The friendly skies, indeed.
"Everybody's stressed. Everybody's feeling it," said Bryan Hutchinson, a former baggage handler at United Airlines who now works in a joint airline-union program to counsel workers suffering from stress or other emotional problems.
Above gate B-22 at Denver International Airport, with smells from the Quiznos sandwich stand below filling his office, Mr. Hutchinson receives a steady stream of burned-out looking United employees.
Easy days are rare. An arriving plane is delayed. United shifts an outbound flight to a smaller plane. Thirty passengers are bumped. Some become irate.

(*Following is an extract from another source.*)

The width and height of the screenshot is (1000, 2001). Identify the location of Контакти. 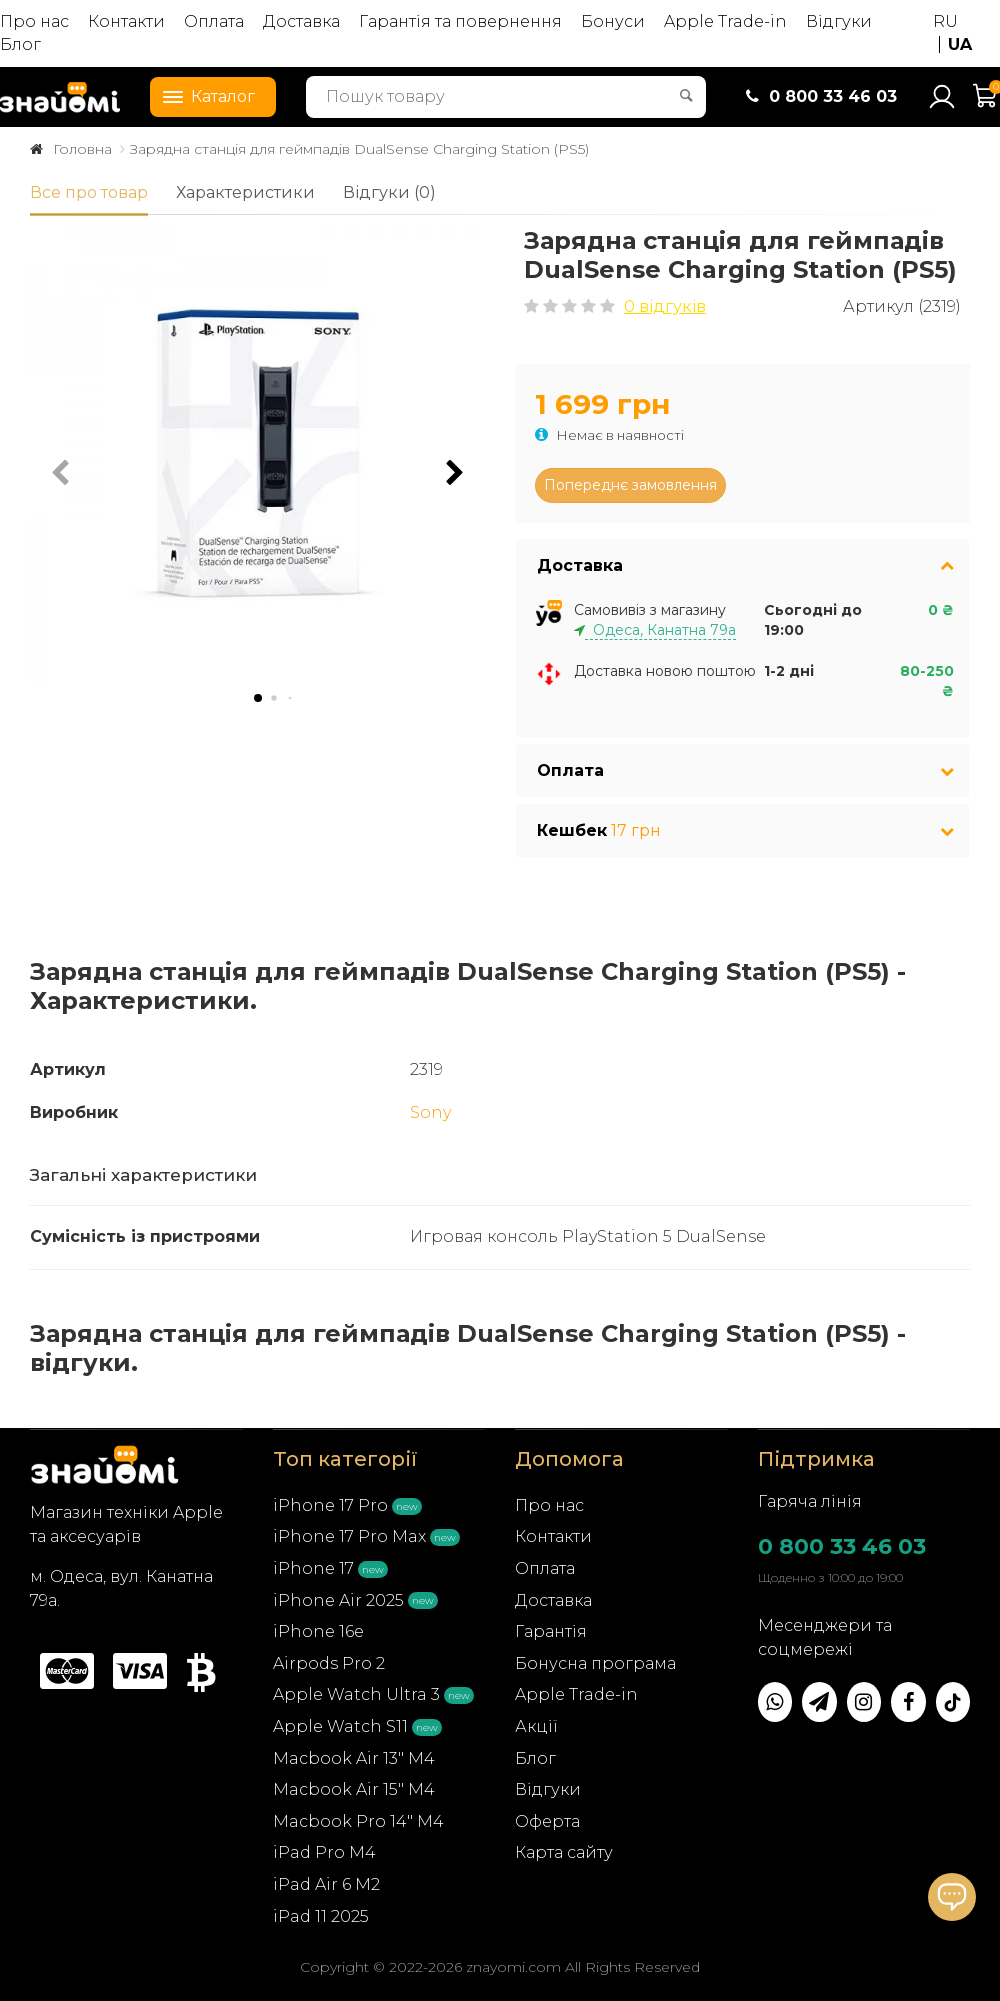
(126, 21). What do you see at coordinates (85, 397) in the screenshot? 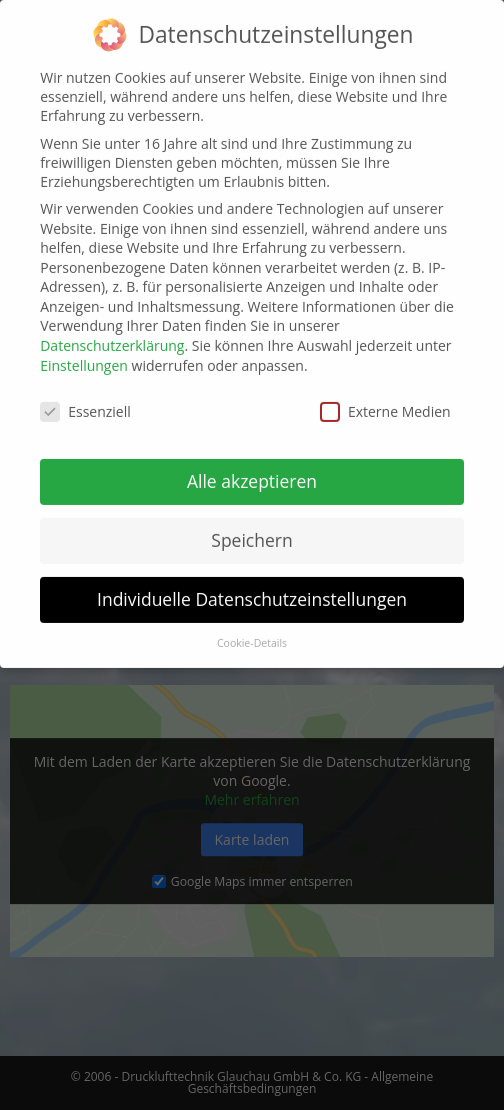
I see `Essenziell` at bounding box center [85, 397].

And at the end of the shift, a gate agent "shows up in my office and says, 'I'm whacked out,' " Mr. Hutchinson said. He refers some workers to mental health professionals, and offers others strategies for coping: Take a couple of deep breaths; go vent to a co-worker.
Passengers feel the stress, too. For some, the best coping strategy is to avoid flying. Randy McCroskey, a consultant who lives in Maryville, Tenn., grew weary of sliding his 6-foot-4, 300-pound body into the seats of the smaller regional jets that increasingly serve Knoxville's airport.
He says that he now drives to see clients as far away as 500 miles. His former limit was 100 miles. That cuts his air travel by more than half.
"Rather than fight through security, not know if I'll get a seat on a flight, get bumped, it's easier to just get in my car," Mr. McCroskey said. "When I pull into rest stops, I see the same guys in the bathroom I'd see at hub airports."
But the airports are still busier, as traffic has risen along with the stronger economy and the recovery from the sharp downturn that followed the 9/11 terror attacks in 2001. About 207 million passengers are expected this summer, the Air Transport Association said, roughly 2 million more than a year ago.
And the effects of that seemingly modest 1 percent jump are magnified by the fact that there will be 4 percent fewer flights this summer, according to American Express.
Domestic flights are running at about 80 percent full, and that means that flights on popular routes are often fully booked. Tim Winship, publisher of FrequentFlier.com, said that advanced bookings suggest that planes, on average, should be close to 90 percent full this summer.
"It means flights will be sold out," he said. "They're downgrading aircraft types, from wide to narrow bodies, narrow bodies to regional jets."
Airline executives say they try to prepare for the always-busy summer season. "Look, load factors are higher than they've ever been, and thunderstorms occur," said Peter D. McDonald, executive vice president and chief operating officer at United. But United has spread out arrivals more evenly to avoid logjams, he said, and more flight crews will be standing by on reserve in the summer to handle scheduling mishaps.
Mr. McDonald said that despite the many sacrifices employees at United have made to keep the airline in business, including steep pay cuts, "there's no reason to believe they've lost focus here."
After 9/11, airlines parked hundreds of planes to cut costs. Financial problems mounted, leading several major airlines to file for bankruptcy-court protection. They laid off workers, cut frills and switched to smaller planes on many routes.
Six big airlines cut their fleets by about 700 planes, or close to 20 percent, since the peak in June 2001, the Air Transport Association said.
Airlines also shifted larger planes from domestic to international routes. With scant competition from low-cost competitors internationally, airlines can charge higher fares on such routes.
Last summer, for instance, Delta Air Lines operated four big Boeing 767 jets, with 252 seats each, on routes across the country.
This July, those four 767's, reconfigured with 204 seats — including business class seats with elaborate entertainment systems — are flying to Edinburgh; Düsseldorf, Germany; Kiev, Ukraine; and Budapest.